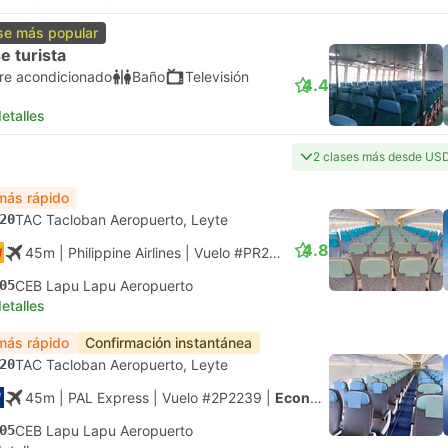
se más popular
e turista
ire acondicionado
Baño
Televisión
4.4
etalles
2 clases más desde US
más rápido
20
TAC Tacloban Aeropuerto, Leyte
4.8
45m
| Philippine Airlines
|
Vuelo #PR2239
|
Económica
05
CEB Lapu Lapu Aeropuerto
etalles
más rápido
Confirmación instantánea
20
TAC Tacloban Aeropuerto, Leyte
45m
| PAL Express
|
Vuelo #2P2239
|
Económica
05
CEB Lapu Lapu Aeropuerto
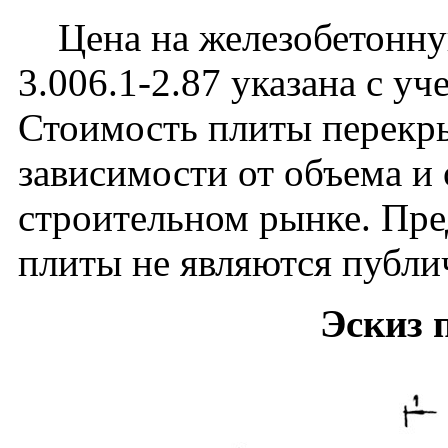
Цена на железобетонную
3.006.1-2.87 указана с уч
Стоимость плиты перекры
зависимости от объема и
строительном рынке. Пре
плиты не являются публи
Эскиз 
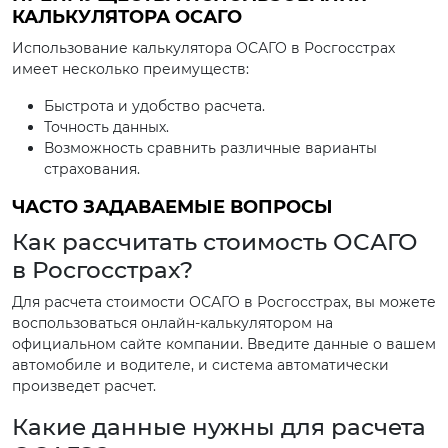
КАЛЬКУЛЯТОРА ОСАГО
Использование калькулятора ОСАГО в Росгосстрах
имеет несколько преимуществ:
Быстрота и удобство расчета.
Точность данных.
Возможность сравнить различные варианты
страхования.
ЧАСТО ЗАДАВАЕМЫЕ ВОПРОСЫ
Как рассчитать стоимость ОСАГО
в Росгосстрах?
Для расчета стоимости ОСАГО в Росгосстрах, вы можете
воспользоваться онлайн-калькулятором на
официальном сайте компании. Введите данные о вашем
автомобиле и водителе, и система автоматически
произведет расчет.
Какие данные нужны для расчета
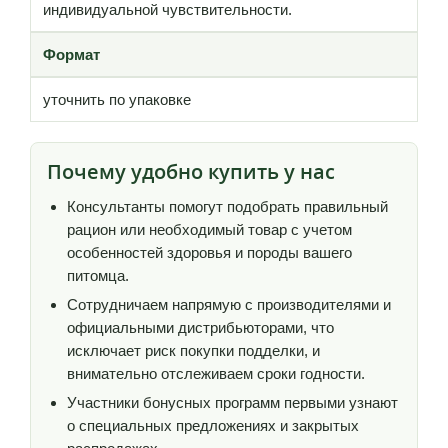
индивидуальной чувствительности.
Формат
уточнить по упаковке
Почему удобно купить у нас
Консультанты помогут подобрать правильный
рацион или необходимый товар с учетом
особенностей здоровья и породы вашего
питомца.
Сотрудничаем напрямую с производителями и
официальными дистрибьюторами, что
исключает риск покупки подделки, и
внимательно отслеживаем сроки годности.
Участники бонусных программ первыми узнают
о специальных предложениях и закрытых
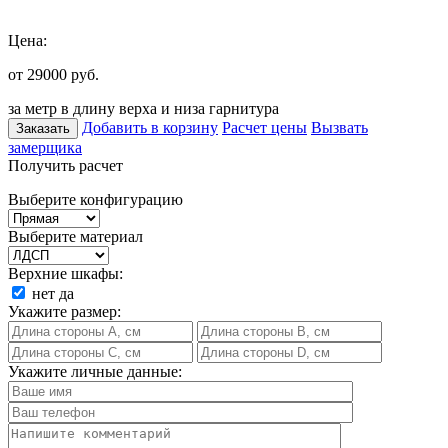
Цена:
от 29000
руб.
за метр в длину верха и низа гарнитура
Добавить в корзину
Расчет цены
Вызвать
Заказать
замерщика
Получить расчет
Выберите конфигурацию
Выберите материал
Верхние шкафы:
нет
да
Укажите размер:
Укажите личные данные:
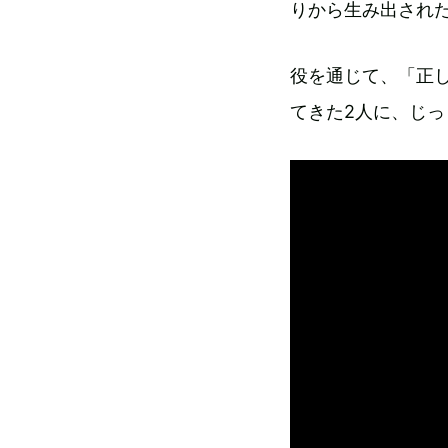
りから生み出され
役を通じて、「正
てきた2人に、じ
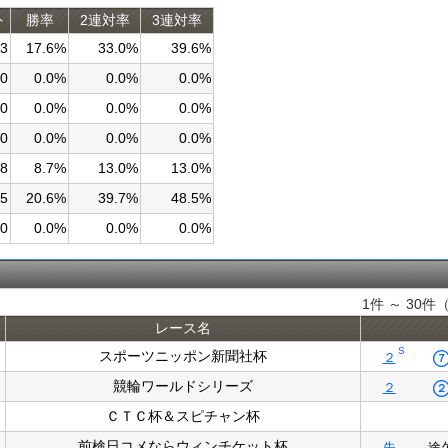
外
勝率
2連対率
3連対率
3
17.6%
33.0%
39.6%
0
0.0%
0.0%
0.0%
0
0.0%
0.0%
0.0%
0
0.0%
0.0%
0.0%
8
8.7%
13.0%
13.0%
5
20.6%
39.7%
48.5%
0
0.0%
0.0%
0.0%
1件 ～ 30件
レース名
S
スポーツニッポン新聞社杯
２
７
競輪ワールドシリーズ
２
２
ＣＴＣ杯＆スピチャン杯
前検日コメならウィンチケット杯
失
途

-*-*-

• **What to produce**
Reproduce, word for word, every line from the start of the records down to and including the line with "за метр в длину верха и низа гарнитура"; skip the pictures.

• **Completed exercise**
se más popular
e turista
ire acondicionado
Baño
Televisión
4.4
etalles
2 clases más desde US
más rápido
20
TAC Tacloban Aeropuerto, Leyte
4.8
45m
| Philippine Airlines
|
Vuelo #PR2239
|
Económica
05
CEB Lapu Lapu Aeropuerto
etalles
más rápido
Confirmación instantánea
20
TAC Tacloban Aeropuerto, Leyte
45m
| PAL Express
|
Vuelo #2P2239
|
Económica
05
CEB Lapu Lapu Aeropuerto
Цена на железобетонную
3.006.1-2.87 указана с уч
Стоимость плиты перекры
зависимости от объема и
строительном рынке. Пре
плиты не являются публи
Эскиз 
КАЛЬКУЛЯТОРА ОСАГО
Использование калькулятора ОСАГО в Росгосстрах
имеет несколько преимуществ:
Быстрота и удобство расчета.
Точность данных.
Возможность сравнить различные варианты
страхования.
ЧАСТО ЗАДАВАЕМЫЕ ВОПРОСЫ
Как рассчитать стоимость ОСАГО
в Росгосстрах?
Для расчета стоимости ОСАГО в Росгосстрах, вы можете
воспользоваться онлайн-калькулятором на
официальном сайте компании. Введите данные о вашем
автомобиле и водителе, и система автоматически
произведет расчет.
Какие данные нужны для расчета
индивидуальной чувствительности.
Формат
уточнить по упаковке
Почему удобно купить у нас
Консультанты помогут подобрать правильный
рацион или необходимый товар с учетом
особенностей здоровья и породы вашего
питомца.
Сотрудничаем напрямую с производителями и
официальными дистрибьюторами, что
исключает риск покупки подделки, и
внимательно отслеживаем сроки годности.
Участники бонусных программ первыми узнают
о специальных предложениях и закрытых
Цена:
от 29000
руб.
за метр в длину верха и низа гарнитура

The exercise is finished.